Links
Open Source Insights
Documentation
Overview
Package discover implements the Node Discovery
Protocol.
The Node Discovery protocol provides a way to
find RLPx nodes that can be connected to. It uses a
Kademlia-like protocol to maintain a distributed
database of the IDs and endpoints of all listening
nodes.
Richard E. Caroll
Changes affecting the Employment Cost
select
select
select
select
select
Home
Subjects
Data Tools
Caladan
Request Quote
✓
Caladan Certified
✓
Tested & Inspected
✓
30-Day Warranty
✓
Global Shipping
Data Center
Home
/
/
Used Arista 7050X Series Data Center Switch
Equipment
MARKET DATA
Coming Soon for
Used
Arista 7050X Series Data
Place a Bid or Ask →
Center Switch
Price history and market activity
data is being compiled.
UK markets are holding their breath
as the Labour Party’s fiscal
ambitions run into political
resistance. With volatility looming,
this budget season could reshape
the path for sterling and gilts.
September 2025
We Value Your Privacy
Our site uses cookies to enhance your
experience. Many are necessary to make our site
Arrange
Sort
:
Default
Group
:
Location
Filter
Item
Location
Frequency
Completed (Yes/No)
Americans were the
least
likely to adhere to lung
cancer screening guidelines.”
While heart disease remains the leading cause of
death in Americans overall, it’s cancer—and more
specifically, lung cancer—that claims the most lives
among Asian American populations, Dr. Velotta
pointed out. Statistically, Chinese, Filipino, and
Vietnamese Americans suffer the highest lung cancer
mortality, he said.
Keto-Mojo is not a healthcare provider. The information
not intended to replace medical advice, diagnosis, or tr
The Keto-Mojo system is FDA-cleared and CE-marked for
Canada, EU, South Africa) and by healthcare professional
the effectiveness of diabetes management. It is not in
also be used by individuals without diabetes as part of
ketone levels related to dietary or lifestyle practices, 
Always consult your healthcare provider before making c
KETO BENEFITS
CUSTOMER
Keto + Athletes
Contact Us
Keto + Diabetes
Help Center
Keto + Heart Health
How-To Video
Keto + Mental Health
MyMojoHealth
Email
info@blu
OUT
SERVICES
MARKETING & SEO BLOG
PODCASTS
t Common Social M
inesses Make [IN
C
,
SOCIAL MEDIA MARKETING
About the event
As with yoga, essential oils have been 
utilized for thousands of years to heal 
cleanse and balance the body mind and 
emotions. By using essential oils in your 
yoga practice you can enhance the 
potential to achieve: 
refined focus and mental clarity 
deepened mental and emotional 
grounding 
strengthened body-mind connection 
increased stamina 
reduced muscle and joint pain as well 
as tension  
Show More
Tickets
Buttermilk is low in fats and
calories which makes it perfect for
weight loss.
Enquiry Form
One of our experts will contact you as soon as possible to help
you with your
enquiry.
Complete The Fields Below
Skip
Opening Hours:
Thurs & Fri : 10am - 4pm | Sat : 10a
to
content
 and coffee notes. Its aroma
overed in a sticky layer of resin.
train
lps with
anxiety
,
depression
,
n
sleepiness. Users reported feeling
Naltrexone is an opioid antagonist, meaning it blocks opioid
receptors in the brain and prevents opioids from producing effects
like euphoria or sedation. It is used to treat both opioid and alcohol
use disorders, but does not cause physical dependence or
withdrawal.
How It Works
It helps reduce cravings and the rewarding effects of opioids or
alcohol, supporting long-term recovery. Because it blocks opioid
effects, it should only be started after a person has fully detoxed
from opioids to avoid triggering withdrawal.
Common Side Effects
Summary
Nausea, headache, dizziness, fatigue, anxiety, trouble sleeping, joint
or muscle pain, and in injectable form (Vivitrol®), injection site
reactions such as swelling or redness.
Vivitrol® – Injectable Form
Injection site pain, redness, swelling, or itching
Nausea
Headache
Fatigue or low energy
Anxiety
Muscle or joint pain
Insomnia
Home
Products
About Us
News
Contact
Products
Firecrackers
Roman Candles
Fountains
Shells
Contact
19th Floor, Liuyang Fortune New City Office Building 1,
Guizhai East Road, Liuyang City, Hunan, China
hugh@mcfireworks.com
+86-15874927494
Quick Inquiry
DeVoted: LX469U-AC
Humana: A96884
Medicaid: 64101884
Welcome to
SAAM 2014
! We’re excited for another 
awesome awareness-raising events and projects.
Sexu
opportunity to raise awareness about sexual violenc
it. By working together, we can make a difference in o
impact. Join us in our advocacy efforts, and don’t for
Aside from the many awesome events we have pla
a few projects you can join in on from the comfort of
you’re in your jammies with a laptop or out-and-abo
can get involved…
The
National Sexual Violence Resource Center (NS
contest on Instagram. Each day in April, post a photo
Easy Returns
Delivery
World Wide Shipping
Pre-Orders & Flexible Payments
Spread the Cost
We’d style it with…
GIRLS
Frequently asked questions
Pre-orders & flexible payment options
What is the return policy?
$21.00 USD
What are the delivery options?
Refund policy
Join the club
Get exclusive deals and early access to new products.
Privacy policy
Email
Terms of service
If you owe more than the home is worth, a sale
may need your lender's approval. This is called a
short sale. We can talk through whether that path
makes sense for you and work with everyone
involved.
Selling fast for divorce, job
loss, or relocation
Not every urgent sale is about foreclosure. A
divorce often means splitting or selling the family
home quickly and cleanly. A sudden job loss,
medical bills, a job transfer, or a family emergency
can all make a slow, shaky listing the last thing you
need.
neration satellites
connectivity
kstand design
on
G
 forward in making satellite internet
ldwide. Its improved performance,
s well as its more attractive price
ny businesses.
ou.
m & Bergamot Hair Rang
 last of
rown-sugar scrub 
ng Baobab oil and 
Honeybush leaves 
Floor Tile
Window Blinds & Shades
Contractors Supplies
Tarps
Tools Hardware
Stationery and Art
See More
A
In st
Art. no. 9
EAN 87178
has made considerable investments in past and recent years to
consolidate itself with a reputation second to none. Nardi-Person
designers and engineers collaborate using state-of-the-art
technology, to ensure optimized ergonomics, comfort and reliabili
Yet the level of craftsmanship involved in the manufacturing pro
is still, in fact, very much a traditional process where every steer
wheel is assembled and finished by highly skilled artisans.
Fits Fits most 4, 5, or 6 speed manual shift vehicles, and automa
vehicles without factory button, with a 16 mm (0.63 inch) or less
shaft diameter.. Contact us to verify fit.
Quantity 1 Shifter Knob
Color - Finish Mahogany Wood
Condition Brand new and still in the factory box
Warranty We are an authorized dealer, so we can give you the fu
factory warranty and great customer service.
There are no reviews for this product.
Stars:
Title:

----

For every entry above, give it back exactly as written.

- [TASK SOLUTION]
Links
Open Source Insights
Documentation
Overview
Package discover implements the Node Discovery
Protocol.
The Node Discovery protocol provides a way to
find RLPx nodes that can be connected to. It uses a
Kademlia-like protocol to maintain a distributed
database of the IDs and endpoints of all listening
nodes.
Richard E. Caroll
Changes affecting the Employment Cost
select
select
select
select
select
Home
Subjects
Data Tools
Caladan
Request Quote
✓
Caladan Certified
✓
Tested & Inspected
✓
30-Day Warranty
✓
Global Shipping
Data Center
Home
/
/
Used Arista 7050X Series Data Center Switch
Equipment
MARKET DATA
Coming Soon for
Used
Arista 7050X Series Data
Place a Bid or Ask →
Center Switch
Price history and market activity
data is being compiled.
UK markets are holding their breath
as the Labour Party’s fiscal
ambitions run into political
resistance. With volatility looming,
this budget season could reshape
the path for sterling and gilts.
September 2025
We Value Your Privacy
Our site uses cookies to enhance your
experience. Many are necessary to make our site
Arrange
Sort
:
Default
Group
:
Location
Filter
Item
Location
Frequency
Completed (Yes/No)
Americans were the
least
likely to adhere to lung
cancer screening guidelines.”
While heart disease remains the leading cause of
death in Americans overall, it’s cancer—and more
specifically, lung cancer—that claims the most lives
among Asian American populations, Dr. Velotta
pointed out. Statistically, Chinese, Filipino, and
Vietnamese Americans suffer the highest lung cancer
mortality, he said.
Keto-Mojo is not a healthcare provider. The information
not intended to replace medical advice, diagnosis, or tr
The Keto-Mojo system is FDA-cleared and CE-marked for
Canada, EU, South Africa) and by healthcare professional
the effectiveness of diabetes management. It is not in
also be used by individuals without diabetes as part of
ketone levels related to dietary or lifestyle practices, 
Always consult your healthcare provider before making c
KETO BENEFITS
CUSTOMER
Keto + Athletes
Contact Us
Keto + Diabetes
Help Center
Keto + Heart Health
How-To Video
Keto + Mental Health
MyMojoHealth
Email
info@blu
OUT
SERVICES
MARKETING & SEO BLOG
PODCASTS
t Common Social M
inesses Make [IN
C
,
SOCIAL MEDIA MARKETING
About the event
As with yoga, essential oils have been 
utilized for thousands of years to heal 
cleanse and balance the body mind and 
emotions. By using essential oils in your 
yoga practice you can enhance the 
potential to achieve: 
refined focus and mental clarity 
deepened mental and emotional 
grounding 
strengthened body-mind connection 
increased stamina 
reduced muscle and joint pain as well 
as tension  
Show More
Tickets
Buttermilk is low in fats and
calories which makes it perfect for
weight loss.
Enquiry Form
One of our experts will contact you as soon as possible to help
you with your
enquiry.
Complete The Fields Below
Skip
Opening Hours:
Thurs & Fri : 10am - 4pm | Sat : 10a
to
content
 and coffee notes. Its aroma
overed in a sticky layer of resin.
train
lps with
anxiety
,
depression
,
n
sleepiness. Users reported feeling
Naltrexone is an opioid antagonist, meaning it blocks opioid
receptors in the brain and prevents opioids from producing effects
like euphoria or sedation. It is used to treat both opioid and alcohol
use disorders, but does not cause physical dependence or
withdrawal.
How It Works
It helps reduce cravings and the rewarding effects of opioids or
alcohol, supporting long-term recovery. Because it blocks opioid
effects, it should only be started after a person has fully detoxed
from opioids to avoid triggering withdrawal.
Common Side Effects
Summary
Nausea, headache, dizziness, fatigue, anxiety, trouble sleeping, joint
or muscle pain, and in injectable form (Vivitrol®), injection site
reactions such as swelling or redness.
Vivitrol® – Injectable Form
Injection site pain, redness, swelling, or itching
Nausea
Headache
Fatigue or low energy
Anxiety
Muscle or joint pain
Insomnia
Home
Products
About Us
News
Contact
Products
Firecrackers
Roman Candles
Fountains
Shells
Contact
19th Floor, Liuyang Fortune New City Office Building 1,
Guizhai East Road, Liuyang City, Hunan, China
hugh@mcfireworks.com
+86-15874927494
Quick Inquiry
DeVoted: LX469U-AC
Humana: A96884
Medicaid: 64101884
Welcome to
SAAM 2014
! We’re excited for another 
awesome awareness-raising events and projects.
Sexu
opportunity to raise awareness about sexual violenc
it. By working together, we can make a difference in o
impact. Join us in our advocacy efforts, and don’t for
Aside from the many awesome events we have pla
a few projects you can join in on from the comfort of
you’re in your jammies with a laptop or out-and-abo
can get involved…
The
National Sexual Violence Resource Center (NS
contest on Instagram. Each day in April, post a photo
Easy Returns
Delivery
World Wide Shipping
Pre-Orders & Flexible Payments
Spread the Cost
We’d style it with…
GIRLS
Frequently asked questions
Pre-orders & flexible payment options
What is the return policy?
$21.00 USD
What are the delivery options?
Refund policy
Join the club
Get exclusive deals and early access to new products.
Privacy policy
Email
Terms of service
If you owe more than the home is worth, a sale
may need your lender's approval. This is called a
short sale. We can talk through whether that path
makes sense for you and work with everyone
involved.
Selling fast for divorce, job
loss, or relocation
Not every urgent sale is about foreclosure. A
divorce often means splitting or selling the family
home quickly and cleanly. A sudden job loss,
medical bills, a job transfer, or a family emergency
can all make a slow, shaky listing the last thing you
need.
neration satellites
connectivity
kstand design
on
G
 forward in making satellite internet
ldwide. Its improved performance,
s well as its more attractive price
ny businesses.
ou.
m & Bergamot Hair Rang
 last of
rown-sugar scrub 
ng Baobab oil and 
Honeybush leaves 
Floor Tile
Window Blinds & Shades
Contractors Supplies
Tarps
Tools Hardware
Stationery and Art
See More
A
In st
Art. no. 9
EAN 87178
has made considerable investments in past and recent years to
consolidate itself with a reputation second to none. Nardi-Person
designers and engineers collaborate using state-of-the-art
technology, to ensure optimized ergonomics, comfort and reliabili
Yet the level of craftsmanship involved in the manufacturing pro
is still, in fact, very much a traditional process where every steer
wheel is assembled and finished by highly skilled artisans.
Fits Fits most 4, 5, or 6 speed manual shift vehicles, and automa
vehicles without factory button, with a 16 mm (0.63 inch) or less
shaft diameter.. Contact us to verify fit.
Quantity 1 Shifter Knob
Color - Finish Mahogany Wood
Condition Brand new and still in the factory box
Warranty We are an authorized dealer, so we can give you the fu
factory warranty and great customer service.
There are no reviews for this product.
Stars:
Title:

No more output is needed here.